§ PROBLEM DETAILS: Among the lines below, keep only those from the one containing "See the attached image. Segment every" through the one containing "Image attached. Mask", and reproduce them exactly.

§ RECORD EXCERPTS:
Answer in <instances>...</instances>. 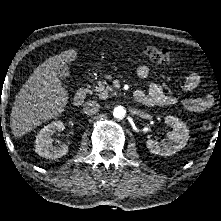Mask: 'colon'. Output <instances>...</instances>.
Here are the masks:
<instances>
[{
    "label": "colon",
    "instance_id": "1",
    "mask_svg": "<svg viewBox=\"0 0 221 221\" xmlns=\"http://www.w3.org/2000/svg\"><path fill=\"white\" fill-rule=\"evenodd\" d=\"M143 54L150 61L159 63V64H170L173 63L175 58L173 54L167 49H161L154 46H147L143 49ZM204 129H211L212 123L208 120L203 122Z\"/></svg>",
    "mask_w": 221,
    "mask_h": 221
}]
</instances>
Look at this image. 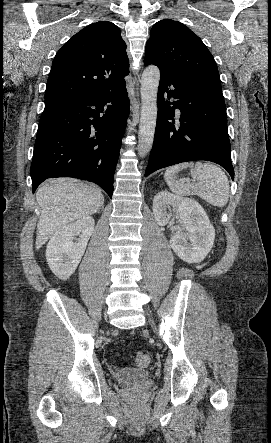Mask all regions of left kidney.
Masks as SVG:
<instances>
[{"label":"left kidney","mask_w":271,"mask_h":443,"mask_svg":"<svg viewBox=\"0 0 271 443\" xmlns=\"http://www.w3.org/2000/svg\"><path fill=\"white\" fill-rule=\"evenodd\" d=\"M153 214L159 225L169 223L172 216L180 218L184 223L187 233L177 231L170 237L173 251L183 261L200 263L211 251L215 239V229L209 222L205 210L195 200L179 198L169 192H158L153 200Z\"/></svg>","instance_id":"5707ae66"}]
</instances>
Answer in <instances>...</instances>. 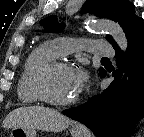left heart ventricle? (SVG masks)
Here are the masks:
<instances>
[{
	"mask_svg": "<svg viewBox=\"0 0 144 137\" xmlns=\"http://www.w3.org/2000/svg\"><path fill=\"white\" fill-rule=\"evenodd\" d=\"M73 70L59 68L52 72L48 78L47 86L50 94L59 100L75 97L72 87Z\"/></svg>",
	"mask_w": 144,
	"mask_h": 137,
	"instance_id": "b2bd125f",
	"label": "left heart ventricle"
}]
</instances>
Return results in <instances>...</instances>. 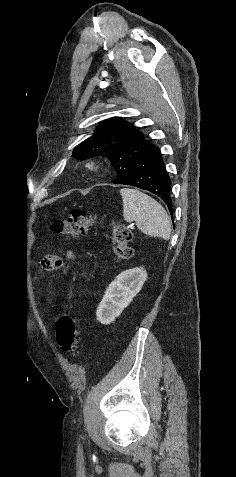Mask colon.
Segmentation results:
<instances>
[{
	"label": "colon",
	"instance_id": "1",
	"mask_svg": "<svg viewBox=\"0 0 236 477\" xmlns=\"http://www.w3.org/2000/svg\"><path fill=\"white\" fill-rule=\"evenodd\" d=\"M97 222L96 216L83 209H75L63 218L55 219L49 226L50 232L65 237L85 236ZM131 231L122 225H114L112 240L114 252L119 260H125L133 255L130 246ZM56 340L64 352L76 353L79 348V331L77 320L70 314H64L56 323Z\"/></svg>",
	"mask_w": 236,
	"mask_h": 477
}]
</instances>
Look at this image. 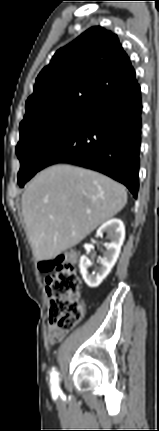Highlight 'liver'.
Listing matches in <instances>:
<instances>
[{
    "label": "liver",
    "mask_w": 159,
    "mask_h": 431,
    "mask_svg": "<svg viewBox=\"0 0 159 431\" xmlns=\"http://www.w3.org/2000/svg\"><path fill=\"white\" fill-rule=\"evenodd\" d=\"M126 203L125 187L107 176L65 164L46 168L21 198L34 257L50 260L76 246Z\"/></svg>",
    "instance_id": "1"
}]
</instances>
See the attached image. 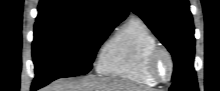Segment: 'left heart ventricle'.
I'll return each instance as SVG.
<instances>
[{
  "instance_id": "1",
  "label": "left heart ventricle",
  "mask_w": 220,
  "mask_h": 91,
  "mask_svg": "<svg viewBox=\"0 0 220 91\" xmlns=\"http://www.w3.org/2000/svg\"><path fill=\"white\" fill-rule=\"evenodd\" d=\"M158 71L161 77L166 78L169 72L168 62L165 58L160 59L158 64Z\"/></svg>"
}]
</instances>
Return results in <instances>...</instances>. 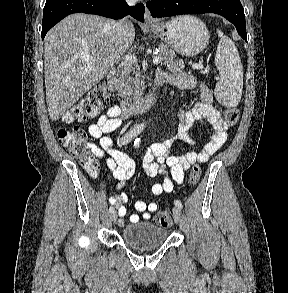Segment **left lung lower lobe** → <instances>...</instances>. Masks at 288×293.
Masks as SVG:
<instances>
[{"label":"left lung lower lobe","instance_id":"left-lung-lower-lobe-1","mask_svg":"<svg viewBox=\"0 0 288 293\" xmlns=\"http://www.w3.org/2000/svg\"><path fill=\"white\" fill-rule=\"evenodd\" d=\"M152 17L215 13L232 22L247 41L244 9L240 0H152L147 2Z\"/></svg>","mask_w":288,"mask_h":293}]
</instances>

...

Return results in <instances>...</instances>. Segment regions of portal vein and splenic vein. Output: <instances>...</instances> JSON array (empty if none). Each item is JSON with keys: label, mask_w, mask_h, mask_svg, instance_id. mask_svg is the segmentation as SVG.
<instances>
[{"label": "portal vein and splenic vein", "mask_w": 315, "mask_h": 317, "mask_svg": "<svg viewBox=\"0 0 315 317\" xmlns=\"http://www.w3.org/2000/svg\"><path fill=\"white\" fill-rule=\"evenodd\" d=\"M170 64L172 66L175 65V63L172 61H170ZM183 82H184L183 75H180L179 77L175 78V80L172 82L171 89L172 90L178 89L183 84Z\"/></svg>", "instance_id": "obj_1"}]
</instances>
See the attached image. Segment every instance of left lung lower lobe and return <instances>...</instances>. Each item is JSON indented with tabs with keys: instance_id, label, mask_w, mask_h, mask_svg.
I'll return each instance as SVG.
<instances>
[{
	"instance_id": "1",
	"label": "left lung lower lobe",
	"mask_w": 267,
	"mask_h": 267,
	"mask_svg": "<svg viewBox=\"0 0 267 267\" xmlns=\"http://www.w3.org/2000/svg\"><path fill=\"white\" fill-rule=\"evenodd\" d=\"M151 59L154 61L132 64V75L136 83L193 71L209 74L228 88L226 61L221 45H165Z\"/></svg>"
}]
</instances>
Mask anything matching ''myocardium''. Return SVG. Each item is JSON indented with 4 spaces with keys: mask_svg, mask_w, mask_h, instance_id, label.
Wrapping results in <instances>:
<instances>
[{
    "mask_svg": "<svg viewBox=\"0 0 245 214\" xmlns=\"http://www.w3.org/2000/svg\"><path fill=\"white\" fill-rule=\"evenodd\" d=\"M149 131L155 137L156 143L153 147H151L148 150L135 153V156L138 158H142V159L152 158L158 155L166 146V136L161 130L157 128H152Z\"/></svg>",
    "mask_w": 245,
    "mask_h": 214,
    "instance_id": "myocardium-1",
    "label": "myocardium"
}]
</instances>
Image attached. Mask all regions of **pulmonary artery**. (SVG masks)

---

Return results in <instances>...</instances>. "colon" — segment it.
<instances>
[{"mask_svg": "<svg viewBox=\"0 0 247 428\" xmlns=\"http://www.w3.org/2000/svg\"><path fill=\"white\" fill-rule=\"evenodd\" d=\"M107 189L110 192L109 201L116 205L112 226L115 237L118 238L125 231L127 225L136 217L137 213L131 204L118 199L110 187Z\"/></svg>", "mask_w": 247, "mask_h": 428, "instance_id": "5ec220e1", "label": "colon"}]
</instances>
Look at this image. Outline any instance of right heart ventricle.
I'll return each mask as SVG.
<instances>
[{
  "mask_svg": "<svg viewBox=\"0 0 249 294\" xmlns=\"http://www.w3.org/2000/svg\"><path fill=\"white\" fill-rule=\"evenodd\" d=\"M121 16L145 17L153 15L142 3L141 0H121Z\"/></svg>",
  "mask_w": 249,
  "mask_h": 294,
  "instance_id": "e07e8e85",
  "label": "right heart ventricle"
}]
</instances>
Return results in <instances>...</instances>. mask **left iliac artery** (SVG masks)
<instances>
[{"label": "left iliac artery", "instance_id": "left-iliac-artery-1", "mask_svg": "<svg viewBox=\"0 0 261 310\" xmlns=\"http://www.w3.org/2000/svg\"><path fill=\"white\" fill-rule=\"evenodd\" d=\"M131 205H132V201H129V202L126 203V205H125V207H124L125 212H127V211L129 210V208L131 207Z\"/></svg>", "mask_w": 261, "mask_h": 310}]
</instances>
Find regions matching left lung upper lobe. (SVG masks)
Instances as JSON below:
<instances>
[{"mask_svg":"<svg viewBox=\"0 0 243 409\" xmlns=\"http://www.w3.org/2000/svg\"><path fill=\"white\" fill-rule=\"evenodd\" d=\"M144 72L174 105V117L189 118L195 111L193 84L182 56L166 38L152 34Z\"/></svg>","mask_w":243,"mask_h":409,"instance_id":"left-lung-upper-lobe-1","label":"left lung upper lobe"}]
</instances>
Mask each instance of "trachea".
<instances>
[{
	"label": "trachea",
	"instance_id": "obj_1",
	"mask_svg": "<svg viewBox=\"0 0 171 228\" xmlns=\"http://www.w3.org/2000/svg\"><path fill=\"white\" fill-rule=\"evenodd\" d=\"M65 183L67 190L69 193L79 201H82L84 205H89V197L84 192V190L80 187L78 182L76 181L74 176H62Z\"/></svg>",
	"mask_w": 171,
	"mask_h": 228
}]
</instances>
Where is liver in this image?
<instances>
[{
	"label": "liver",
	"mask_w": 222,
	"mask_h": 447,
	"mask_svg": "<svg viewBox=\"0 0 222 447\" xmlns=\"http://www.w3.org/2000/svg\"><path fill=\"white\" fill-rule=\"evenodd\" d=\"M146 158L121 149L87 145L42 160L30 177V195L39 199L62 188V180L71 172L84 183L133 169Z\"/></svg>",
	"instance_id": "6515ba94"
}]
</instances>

§ ANSWER TO THE EXERCISE:
See the attached image. Segment every instance of left lung lower lobe and return <instances>...</instances>. Each item is JSON indented with tabs with keys: instance_id, label, mask_w, mask_h, mask_svg.
I'll return each instance as SVG.
<instances>
[{
	"instance_id": "1",
	"label": "left lung lower lobe",
	"mask_w": 267,
	"mask_h": 267,
	"mask_svg": "<svg viewBox=\"0 0 267 267\" xmlns=\"http://www.w3.org/2000/svg\"><path fill=\"white\" fill-rule=\"evenodd\" d=\"M151 59L154 61L132 64V75L136 83L193 71L209 74L228 88L226 61L221 45H165Z\"/></svg>"
}]
</instances>
Mask anything matching ''myocardium''. Return SVG. Each item is JSON indented with 4 spaces with keys: mask_svg, mask_w, mask_h, instance_id, label.
Wrapping results in <instances>:
<instances>
[{
    "mask_svg": "<svg viewBox=\"0 0 245 214\" xmlns=\"http://www.w3.org/2000/svg\"><path fill=\"white\" fill-rule=\"evenodd\" d=\"M149 131L155 137L156 143L153 147H151L148 150L135 153V156L138 158H142V159L152 158L158 155L166 146V136L161 130L157 128H152Z\"/></svg>",
    "mask_w": 245,
    "mask_h": 214,
    "instance_id": "myocardium-1",
    "label": "myocardium"
}]
</instances>
Image attached. Mask all regions of **pulmonary artery**. (SVG masks)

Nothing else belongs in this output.